With its creative mix of grandiose curb appeal, opulent living space and over-the-top grounds, this historic Neoclassical-style estate in the prestigious Presidio Heights neighborhood is indeed a one-of-a-kind property … albeit with a fascinating, if not storied, past that begins with its origins as a brick and sandstone replica of the Le Petit Trianon at the Palace of Versailles.
Originally designed by famed society architect Franklin S. Van Trees and built in the early 1900s for prominent Bay Area family Marcus and Corinne (Cora) Koshland — him an heir to a wool company, and her a founder of the San Francisco Symphony Association and one of the first directors of the San Francisco Opera Company — Le Petit Trianon (also known as the “Koshland House”) was inspired by the couple’s visit to France during a European vacation and modeled after the original world-renowned building at the Versailles Palace in France constructed from 1763-1768 by King Louis XV.

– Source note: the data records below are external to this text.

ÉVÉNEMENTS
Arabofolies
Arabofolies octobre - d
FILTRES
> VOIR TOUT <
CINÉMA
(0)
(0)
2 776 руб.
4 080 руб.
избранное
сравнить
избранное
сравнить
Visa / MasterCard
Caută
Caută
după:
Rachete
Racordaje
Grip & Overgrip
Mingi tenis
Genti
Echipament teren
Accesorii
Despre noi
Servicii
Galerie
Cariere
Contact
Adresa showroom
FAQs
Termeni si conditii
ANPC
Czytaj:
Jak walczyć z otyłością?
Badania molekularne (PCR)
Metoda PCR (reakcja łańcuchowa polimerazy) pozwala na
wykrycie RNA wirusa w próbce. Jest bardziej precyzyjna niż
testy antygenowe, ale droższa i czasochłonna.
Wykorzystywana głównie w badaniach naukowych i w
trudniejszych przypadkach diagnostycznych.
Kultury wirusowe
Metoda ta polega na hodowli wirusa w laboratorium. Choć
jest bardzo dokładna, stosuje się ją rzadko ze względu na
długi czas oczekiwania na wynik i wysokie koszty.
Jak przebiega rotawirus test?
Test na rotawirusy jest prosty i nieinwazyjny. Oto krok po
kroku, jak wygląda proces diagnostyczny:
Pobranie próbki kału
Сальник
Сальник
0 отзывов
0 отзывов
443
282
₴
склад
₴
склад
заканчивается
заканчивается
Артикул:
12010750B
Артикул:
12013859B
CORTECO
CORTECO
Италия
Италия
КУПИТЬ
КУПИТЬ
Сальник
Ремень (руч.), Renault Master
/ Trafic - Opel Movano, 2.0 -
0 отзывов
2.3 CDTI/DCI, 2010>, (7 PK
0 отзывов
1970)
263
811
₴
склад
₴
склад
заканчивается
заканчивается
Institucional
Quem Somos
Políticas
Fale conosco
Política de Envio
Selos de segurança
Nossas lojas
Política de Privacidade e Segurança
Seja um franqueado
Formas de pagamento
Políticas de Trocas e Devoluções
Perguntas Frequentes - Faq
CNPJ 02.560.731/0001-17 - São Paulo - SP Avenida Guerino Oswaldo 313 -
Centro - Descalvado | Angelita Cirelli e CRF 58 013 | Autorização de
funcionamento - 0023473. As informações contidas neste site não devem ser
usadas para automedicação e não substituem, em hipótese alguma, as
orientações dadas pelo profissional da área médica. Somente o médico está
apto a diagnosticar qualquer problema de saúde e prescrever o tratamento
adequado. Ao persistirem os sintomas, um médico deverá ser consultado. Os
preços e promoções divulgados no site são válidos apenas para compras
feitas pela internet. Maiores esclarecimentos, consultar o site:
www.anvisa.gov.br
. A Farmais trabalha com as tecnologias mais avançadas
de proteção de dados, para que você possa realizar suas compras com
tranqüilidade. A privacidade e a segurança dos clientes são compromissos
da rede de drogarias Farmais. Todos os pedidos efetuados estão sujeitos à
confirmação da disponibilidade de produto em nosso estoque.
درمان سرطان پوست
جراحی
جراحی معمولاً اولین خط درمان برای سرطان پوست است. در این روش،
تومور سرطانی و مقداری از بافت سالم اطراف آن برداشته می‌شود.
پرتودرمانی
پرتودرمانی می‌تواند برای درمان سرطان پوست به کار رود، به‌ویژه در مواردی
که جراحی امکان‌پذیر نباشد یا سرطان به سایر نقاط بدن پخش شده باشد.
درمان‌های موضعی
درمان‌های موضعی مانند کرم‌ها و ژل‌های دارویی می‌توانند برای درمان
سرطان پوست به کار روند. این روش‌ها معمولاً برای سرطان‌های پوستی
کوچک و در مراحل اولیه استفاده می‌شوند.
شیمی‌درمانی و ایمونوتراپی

“One of things that makes this home so unique is its extraordinary history,” says listing agent Joel Goodrich, director of the estates Division for Coldwell Banker Global Luxury. “When it was first built for a prominent San Francisco family in 1904, they had 500 hand-delivered invitations sent to San Francisco society for a Marie Antoinette-style ball.”
From its start to its current pristine state, however, things started to go a little sideways for the property, beginning with damage to the façade that occurred during the city’s 1906 earthquake and fire. It survived the disaster, with the exterior restored, and was purchased by financier Walter E. Buck in 1955 for $100,000. It was sold to attorney Paul Renne in 1977 for $525,000, and then the house changed hands again before being sold to Charles Pankow and his wife, Heide Betz, in 1982.
Several years later, it was purchased for $18 million by CNET co-founder Halsey Minor, who recruited top designer Michael Smith for an expensive renovation before ultimately abandoning the house, leaving it in ruins following the financial crisis. Then, in 2015, there was a stint by a squatter — “self-described artist and nomad” Jeremiah Kaylor — who was later arrested and served five months in prison.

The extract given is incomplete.